Step 3: Monitor Process Variability

Once the optimal settings are established, continuously monitor the sealer’s operations. Implement control charts to track variability and make use of statistical process control tools to maintain desired results, noting any deviations promptly for investigation.

Label Print Verification

Labeling errors can lead to serious compliance issues and product recalls. To mitigate these risks, it’s essential to incorporate robust label print verification processes:

Step 1: Implement OCR/OCV Technology

Optical Character Recognition (OCR) and Optical Character Verification (OCV) technologies are vital for ensuring that printed labels comply with specifications:

  • OCR identifies printed text and confirms that it matches the template.
  • OCV assesses the quality of the printed label to ensure readability and accuracy.
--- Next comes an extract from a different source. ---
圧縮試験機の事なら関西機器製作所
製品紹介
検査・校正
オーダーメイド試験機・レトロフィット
Step 2: Define Verification Criteria

Establish clear criteria for OCR/OCV systems, which may include:

  • Font size and type consistency
  • Positioning accuracy of the printed elements
  • Barcode scanning success rates

Step 3: Continuous Monitoring and Auditing

Regular audits of label verification processes should be conducted to ensure ongoing compliance. This helps identify trends or recurring issues that need to be addressed through corrective actions.
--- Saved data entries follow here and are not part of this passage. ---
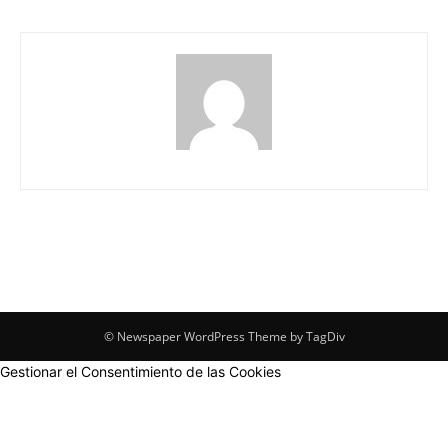
© Newspaper WordPress Theme by TagDiv
Gestionar el Consentimiento de las Cookies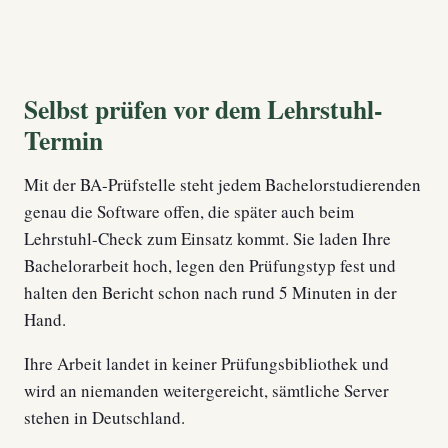
Selbst prüfen vor dem Lehrstuhl-
Termin
Mit der BA-Prüfstelle steht jedem Bachelorstudierenden
genau die Software offen, die später auch beim
Lehrstuhl-Check zum Einsatz kommt. Sie laden Ihre
Bachelorarbeit hoch, legen den Prüfungstyp fest und
halten den Bericht schon nach rund 5 Minuten in der
Hand.
Ihre Arbeit landet in keiner Prüfungsbibliothek und
wird an niemanden weitergereicht, sämtliche Server
stehen in Deutschland.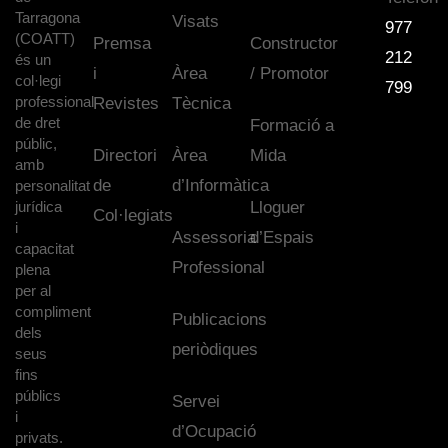
Tarragona
Visats
977
(COATT)
Premsa
Constructor
212
és un
i
Àrea
/ Promotor
col·legi
799
professional
Revistes
Tècnica
de dret
Formació a
públic,
Directori
Àrea
Mida
amb
de
d’Informàtica
personalitat
jurídica
Lloguer
Col·legiats
i
Assessoria
d’Espais
capacitat
Professional
plena
per al
compliment
Publicacions
dels
periòdiques
seus
fins
públics
Servei
i
d’Ocupació
privats.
Line Clearance and Reconciliation Rules

Proper line clearance and reconciliation are essential to maintaining the integrity of the packaging process and preventing cross-contamination. The steps below outline this procedure:

Step 1: Conduct Thorough Line Clearance

Before commencing a new batch, ensure that the entire line is cleared of any residual materials from previous operations:

  • Follow a standardized line clearance protocol, documenting each step taken.
  • Ensure that all equipment is cleaned and inspected, and that no materials are out of place.
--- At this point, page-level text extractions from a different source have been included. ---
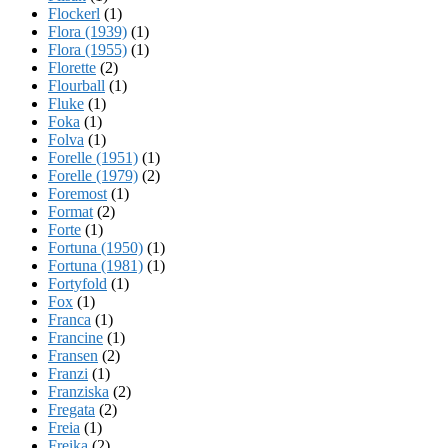
Flockerl
(1)
Flora (1939)
(1)
Flora (1955)
(1)
Florette
(2)
Flourball
(1)
Fluke
(1)
Foka
(1)
Folva
(1)
Forelle (1951)
(1)
Forelle (1979)
(2)
Foremost
(1)
Format
(2)
Forte
(1)
Fortuna (1950)
(1)
Fortuna (1981)
(1)
Fortyfold
(1)
Fox
(1)
Franca
(1)
Francine
(1)
Fransen
(2)
Franzi
(1)
Franziska
(2)
Fregata
(2)
Freia
(1)
Freika
(2)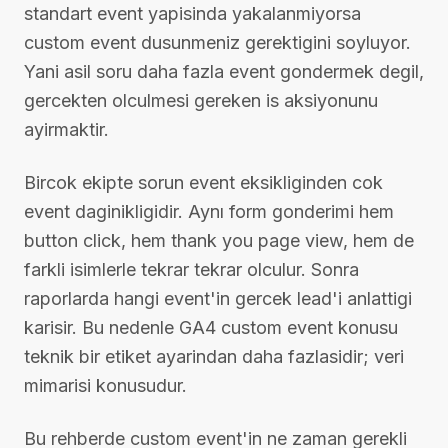
standart event yapisinda yakalanmiyorsa
custom event dusunmeniz gerektigini soyluyor.
Yani asil soru daha fazla event gondermek degil,
gercekten olculmesi gereken is aksiyonunu
ayirmaktir.
Bircok ekipte sorun event eksikliginden cok
event daginikligidir. Aynı form gonderimi hem
button click, hem thank you page view, hem de
farkli isimlerle tekrar tekrar olculur. Sonra
raporlarda hangi event'in gercek lead'i anlattigi
karisir. Bu nedenle GA4 custom event konusu
teknik bir etiket ayarindan daha fazlasidir; veri
mimarisi konusudur.
Bu rehberde custom event'in ne zaman gerekli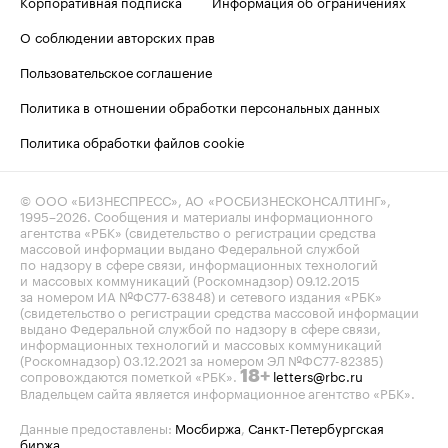
Корпоративная подписка
Информация об ограничениях
О соблюдении авторских прав
Пользовательское соглашение
Политика в отношении обработки персональных данных
Политика обработки файлов cookie
© ООО «БИЗНЕСПРЕСС», АО «РОСБИЗНЕСКОНСАЛТИНГ»,
1995–2026
. Сообщения и материалы информационного
агентства «РБК» (свидетельство о регистрации средства
массовой информации выдано Федеральной службой
по надзору в сфере связи, информационных технологий
и массовых коммуникаций (Роскомнадзор) 09.12.2015
за номером ИА №ФС77-63848) и сетевого издания «РБК»
(свидетельство о регистрации средства массовой информации
выдано Федеральной службой по надзору в сфере связи,
информационных технологий и массовых коммуникаций
(Роскомнадзор) 03.12.2021 за номером ЭЛ №ФС77-82385)
сопровождаются пометкой «РБК».
letters@rbc.ru
18+
Владельцем сайта является информационное агентство «РБК».
Данные предоставлены:
Мосбиржа
,
Санкт-Петербургская
биржа
.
Step 2: Implement Reconciliation Rules

Develop reconciliation rules that ensure the physical inventory of packaged products matches the planned output. Monitor:

  • The number of items produced vs. the number of items labeled and packaged.
  • Identification and documentation of any discrepancies.

Step 3: Review and Adjust

Establish regular review cycles to assess the effectiveness of line clearance and reconciliation processes. Adjust protocols as necessary based on findings to continually enhance efficiency and compliance.

Defect Libraries and Acceptance Criteria

Defect libraries are critical tools for interpreting and responding to non-conformances in packaging processes. A well-structured defect library should encompass the following:

Step 1: Define and Categorize Defects

Catalog defects based on their nature, which may include:

  • Printing errors
  • Seal defects
  • Material issues

Step 2: Establish Acceptance Criteria

Develop acceptance criteria for each defect category to determine whether a packaged product meets quality standards. Key acceptance guidelines might involve:

  • Quantitative limits (e.g., maximum allowable defects per batch)
  • Qualitative assessments (e.g., visual appearance)

Step 3: Implement Training and Awareness

Train staff on the defect library and acceptance criteria, ensuring that everyone involved in the packaging process is aware of the standards expected. This is crucial for fostering a culture of quality within the organization.

Conclusion

Linking Continued Process Verification (CPV) to label and print rejects is essential for maintaining the highest quality standards in pharmaceutical packaging processes. By focusing on sealer crimper qualification, heat seal parameters, label print verification, line clearance, reconciliation rules, and defect libraries, companies can significantly mitigate risks and ensure compliance with regulatory requirements. Integrating these elements into a comprehensive CPV strategy is not only in line with best practices but also essential in fostering continuous improvement in pharmaceutical manufacturing. Implementing these steps will pave the way towards robust packaging validation, ensuring that every packaged product meets the required standards for safety and quality.